A June 2016 poll from Rasmussen Reports found that 45 percent of respondents would rather have a beer with Donald Trump than his opponent, Hillary Clinton. 37 percent of respondents said that they would rather have a beer with Clinton, and 18 percent said that they were undecided. While male respondents more strongly preferred a beer with Trump, female respondents narrowly preferred a beer with Clinton. Likability proved to be a problem for the Clinton campaign, and Leonard Steinhorn with The Hill argued during the campaign that coverage of Clinton as unlikable in the press hampers her chances for election.

=== Canada ===
In a poll carried out by Abacus Data for the 2011 Canadian federal election, New Democratic Party leader Jack Layton was named as the party leader most Canadians would like to have a beer with. A poll on the same topic in 2014 named Justin Trudeau as the party leader most Canadians would like to have a beer with, with 44% of respondents saying they would like to do so.

=== France ===
In a 2022 poll carried out by IFOP, 1,000 French people were asked whether or not they would drink a beer with candidates in the 2022 French presidential election. The highest polling candidate in this question was Jean Lassalle, with 39% responding that they would like to have a beer with him. The eventual winner of the election, Emmanuel Macron, had the second-highest rating in this question with 37%.

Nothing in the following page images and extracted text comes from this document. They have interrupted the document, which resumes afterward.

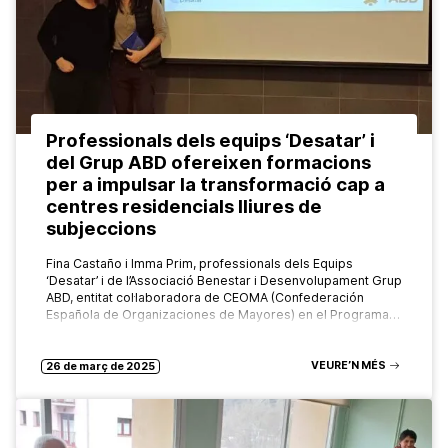
Professionals dels equips ‘Desatar’ i
del Grup ABD ofereixen formacions
per a impulsar la transformació cap a
centres residencials lliures de
subjeccions
Fina Castaño i Imma Prim, professionals dels Equips
‘Desatar’ i de l’Associació Benestar i Desenvolupament Grup
ABD, entitat col·laboradora de CEOMA (Confederación
Española de Organizaciones de Mayores) en el Programa…
VEURE’N MÉS
26 de març de 2025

== Historical precedents ==
In Robert Munford's 1770 satirical play The Candidates, a character expresses a liking for the fictional politician of Sir John Toddy because he "wont turn his back upon a poor man, but will take a chearful cup with one as well as another", comparing him favorably "to any of your whifflers who han't the heart to be generous".

== Criticism ==
Writing for The Atlantic, Megan Garber examined the beer question through the lens of American television political drama The West Wing, focusing particularly on a season four episode titled "Game On". Garber argues that while the episode may be only peripherally related to beer, "Game On" does take on the beer question in how it addresses political authenticity and folksiness. In "Game On", the conflict between Josiah Bartlet, the incumbent Democratic president, and Robert Ritchie, his Republican challenger, comes to a head. Ritchie, a governor from Florida, is portrayed as folksy, likable, and down-to-earth, while protagonist Bartlet is portrayed as intelligent, but arrogant and aloof. Garber criticized how The West Wing chose to portray Ritchie as stupid, unempathetic, and "a walking (well, dais-grasping) straw man, standing in for a great many of the stereotypes within which progressives are fond of packaging conservatives." However, she more broadly agreed with her interpretation of the episode's message, which was one that argued against the idea that politicians should be selected based on their ability to connect with everyday Americans:The Beer Question, after all, is the wrong question to ask. Do we really want a leader who is on our level—or is it better, actually, to have a leader who is demonstrably above us? My money's on the latter. And so is The West Wings. You can read "Game On" as a lot of things—smarmy, strawmanny, overly convinced of a single debate's ability to sway the electorate's affections—but it also makes a pretty good argument for choosing leaders according to their skills and their knowledge, rather than their charm.Leonard Steinhorn, writing for The Hill, also criticized the beer question for similar reasons. He argued that press coverage of a candidate as "unlikable" creates a cycle of polling and analysis through that lens that can be hard to escape, and prevent a candidate from gaining traction. Steinhorn further emphasizes the idea that likability generally has little impact on leadership skill, concluding his article by writing "shame on us if we let likability override consequence. And yes, let's have a beer on that."

Seth Stevenson, writing for Slate, argued that the question was improperly masculine, invoking a scene that puts the participants "Shoulder to shoulder. Eyes on the football game. Insecurities swallowed." Stevenson commented that "it's telling that we don't ask which candidate you'd most want to be in your book club."